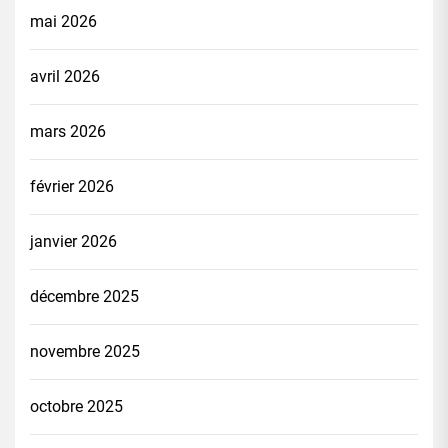
mai 2026
avril 2026
mars 2026
février 2026
janvier 2026
décembre 2025
novembre 2025
octobre 2025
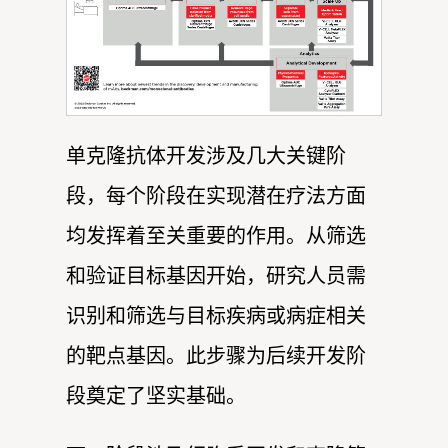
单克隆抗体开发涉及几大关键阶
段，每个阶段在实现潜在疗法方面
均发挥着至关重要的作用。从筛选
和验证目标基因开始，研究人员需
识别和筛选与目标疾病或病症相关
的靶点基因。此步骤为后续开发阶
段奠定了坚实基础。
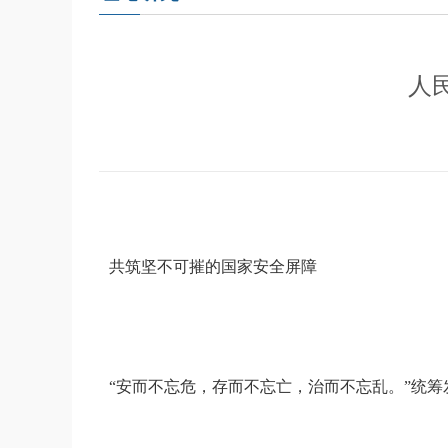
人
共筑坚不可摧的国家安全屏障
“安而不忘危，存而不忘亡，治而不忘乱。”统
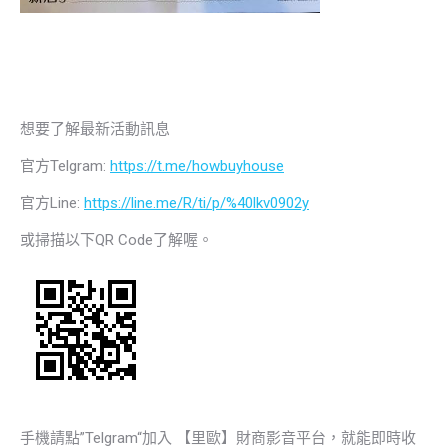
想要了解最新活動訊息
官方Telgram:
https://t.me/howbuyhouse
官方Line:
https://line.me/R/ti/p/%40lkv0902y
或掃描以下QR Code了解喔。
手機請點”Telgram“加入 【里歐】財商影音平台，就能即時收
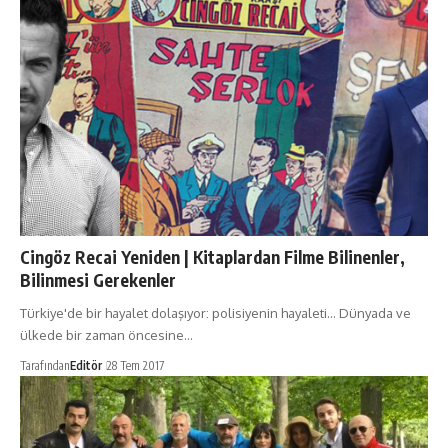
Cingöz Recai Yeniden | Kitaplardan Filme Bilinenler,
Bilinmesi Gerekenler
Türkiye'de bir hayalet dolaşıyor: polisiyenin hayaleti... Dünyada ve
ülkede bir zaman öncesine…
Tarafından
Editör
28 Tem 2017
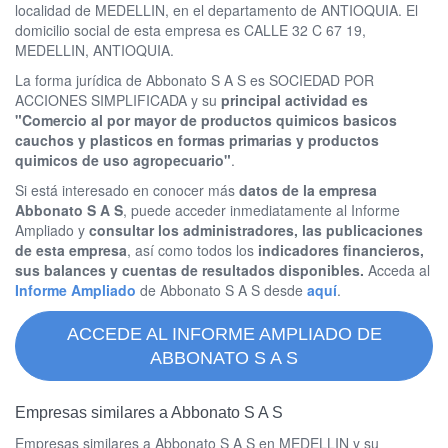
localidad de MEDELLIN, en el departamento de ANTIOQUIA. El
domicilio social de esta empresa es CALLE 32 C 67 19,
MEDELLIN, ANTIOQUIA.
La forma jurídica de Abbonato S A S es SOCIEDAD POR
ACCIONES SIMPLIFICADA y su
principal actividad es
"Comercio al por mayor de productos quimicos basicos
cauchos y plasticos en formas primarias y productos
quimicos de uso agropecuario"
.
Si está interesado en conocer más
datos de la empresa
Abbonato S A S
, puede acceder inmediatamente al Informe
Ampliado y
consultar los administradores, las publicaciones
de esta empresa
, así como todos los
indicadores financieros,
sus balances y cuentas de resultados disponibles.
Acceda al
Informe Ampliado
de Abbonato S A S desde
aquí
.
ACCEDE AL INFORME AMPLIADO DE
ABBONATO S A S
Empresas similares a Abbonato S A S
Empresas similares a Abbonato S A S en MEDELLIN y su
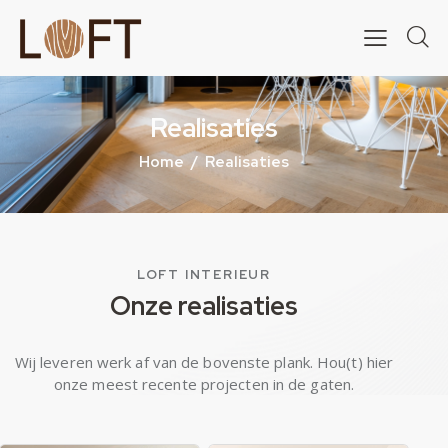
Realisaties
Home
Realisaties
LOFT INTERIEUR
Onze realisaties
Wij leveren werk af van de bovenste plank. Hou(t) hier
onze meest recente projecten in de gaten.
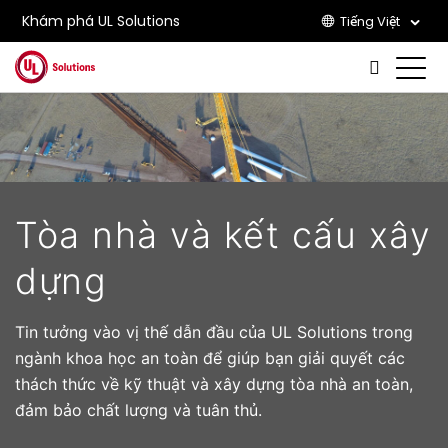
Khám phá UL Solutions
Tiếng Việt
Skip to main content
Tòa nhà và kết cấu xây
dựng
Tin tưởng vào vị thế dẫn đầu của UL Solutions trong
ngành khoa học an toàn để giúp bạn giải quyết các
thách thức về kỹ thuật và xây dựng tòa nhà an toàn,
đảm bảo chất lượng và tuân thủ.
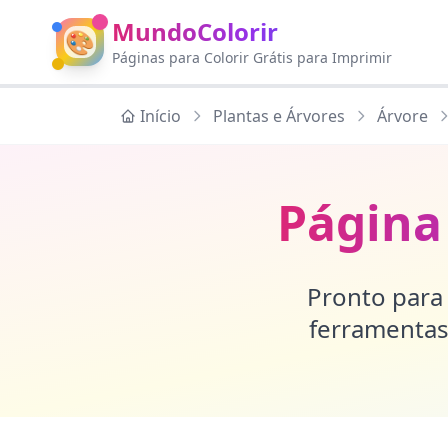
MundoColorir
🎨
Páginas para Colorir Grátis para Imprimir
Início
Plantas e Árvores
Árvore
Página
Pronto para 
ferramentas 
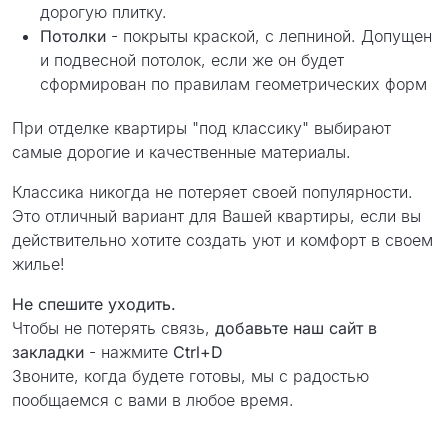
дорогую плитку.
Потолки
- покрыты краской, с лепниной. Допущен
и подвесной потолок, если же он будет
сформирован по правилам геометрических форм
При отделке квартиры "под классику" выбирают
самые дорогие и качественные материалы.
Классика никогда не потеряет своей популярности.
Это отличный вариант для Вашей квартиры, если вы
действительно хотите создать уют и комфорт в своем
жилье!
Не спешите уходить.
Чтобы не потерять связь,
добавьте наш сайт в
закладки
- нажмите
Ctrl+D
Звоните, когда будете готовы, мы с радостью
пообщаемся с вами в любое время.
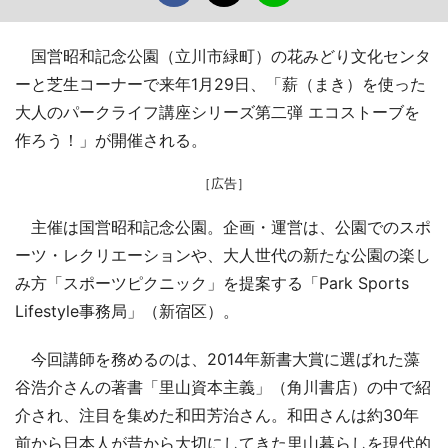
国営昭和記念公園（立川市緑町）の花みどり文化センタ
ーと芝生コーナーで来年1月29日、「薪（まき）を使った
大人のパークライフ講座シリーズ第二弾 エコストーブを
作ろう！」が開催される。
［広告］
主催は国営昭和記念公園。企画・運営は、公園でのスポ
ーツ・レクリエーションや、大人世代の新たな公園の楽し
み方「スポーツピクニック」を提案する「Park Sports
Lifestyle事務局」（新宿区）。
今回講師を務めるのは、2014年新書大賞に選ばれた藻
谷浩介さんの著書「里山資本主義」（角川書店）の中で紹
介され、注目を集めた和田芳治さん。和田さんは約30年
前から日本人が昔から大切にしてきた里山暮らしを現代的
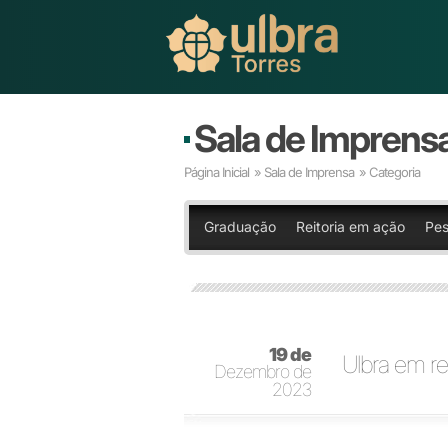
Sala de Imprens
Página Inicial
»
Sala de Imprensa
» Categoria
Graduação
Reitoria em ação
Pes
19 de
Ulbra em re
Dezembro de
2023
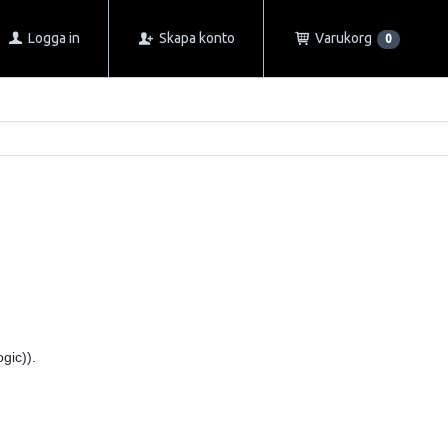
Logga in
Skapa konto
Varukorg
0
gic)).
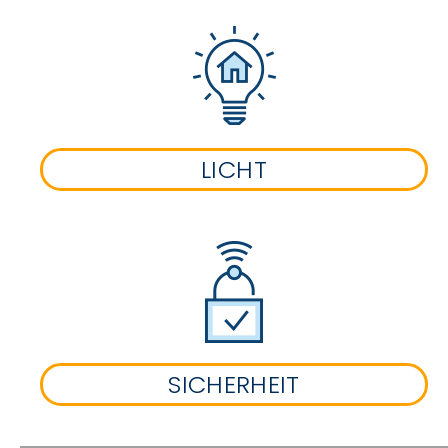
LICHT
SICHERHEIT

::::::::

> **What is required**
The answer must consist of every line above that holds the string "квартиры", copied exactly.

> **Reply**
При отделке квартиры "под классику" выбирают
Это отличный вариант для Вашей квартиры, если вы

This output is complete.